Un’insolita scia odorosa nel cuore del centro urbano ha portato al smantellamento di una serra casalinga. I carabinieri della Stazione di Albino hanno denunciato a piede libero una coppia del posto, lui 50 anni, lei 52, con l’accusa di fabbricazione, coltivazione e detenzione di sostanze stupefacenti ai fini di spaccio.

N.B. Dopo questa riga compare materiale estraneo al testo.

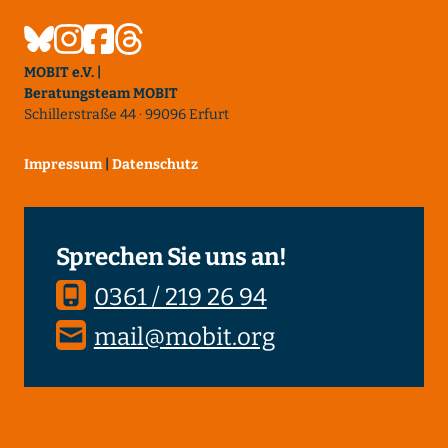
MOBIT e.V. |
Beratungsteam MOBIT
Schillerstraße 44 · 99096 Erfurt
Impressum
|
Datenschutz
Sprechen Sie uns an!
0361 / 219 26 94
mail@mobit.org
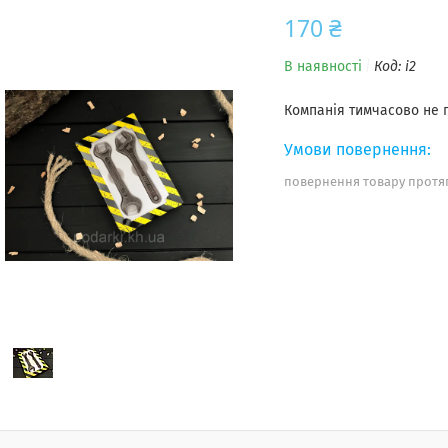
170 ₴
В наявності
Код:
i2
Компанія тимчасово не
повернення товару протяг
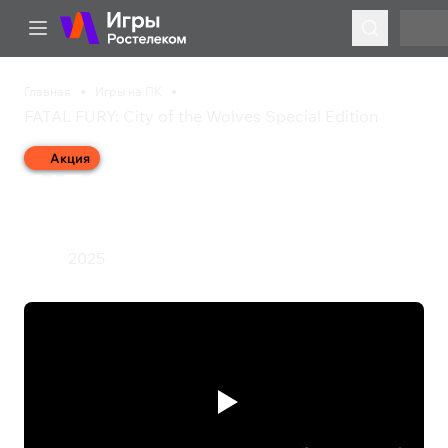
Главная
Игры на ПК
FATAL FURY: City of the Wolves Special Edition
Акция
FATAL FURY: City of the
Wolves Special Edition
2025
Экшен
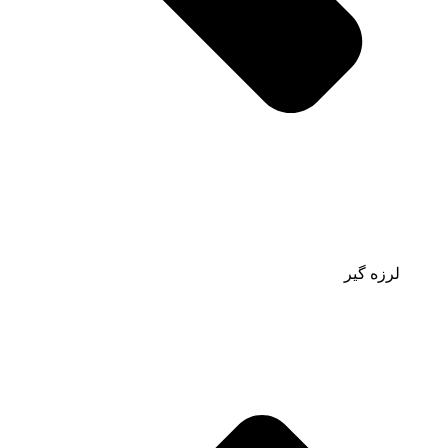
لرزه گیر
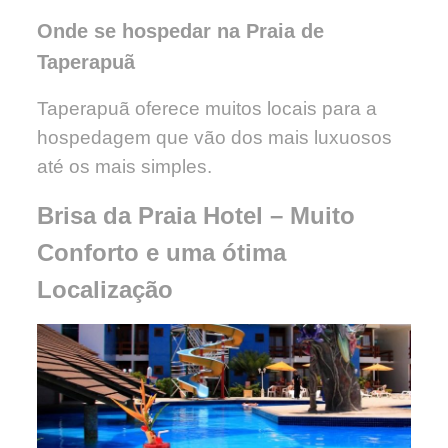
Onde se hospedar na Praia de
Taperapuã
Taperapuã oferece muitos locais para a
hospedagem que vão dos mais luxuosos
até os mais simples.
Brisa da Praia Hotel – Muito
Conforto e uma ótima
Localização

Traditi dall’odore di marijuana
L’operazione è scattata nella giornata di mercoledì 16 settembre durante un consueto servizio di controllo del territorio da parte dei militari della Compagnia di Clusone. A far partire gli accertamenti è stata la segnalazione di un passante che, camminando tra le vie del centro di Albino, ha avvertito un forte e inconfondibile odore di marijuana provenire dalle finestre di un immobile.
Il blitz e il sequestro
I carabinieri si sono immediatamente diretti sul posto indicato, coordinandosi con i colleghi della Stazione locale per mettere in sicurezza l’area e individuare l’appartamento esatto. Una volta identificata l’abitazione, i militari hanno fatto scattare la perquisizione domiciliare. All’interno di una delle stanze è stata scoperta una vera e propria centrale di coltivazione domestica, allestita con tecniche rudimentali e strumenti artigianali. La perquisizione ha portato al recupero e al sequestro di 6 chilogrammi circa di marijuana, suddivisi tra infiorescenze già invasate e piante messe ad essiccare e attrezzatura completa per la cura, la produzione e il confezionamento dello stupefacente. L’intero materiale è stato posto sotto sequestro giudiziario.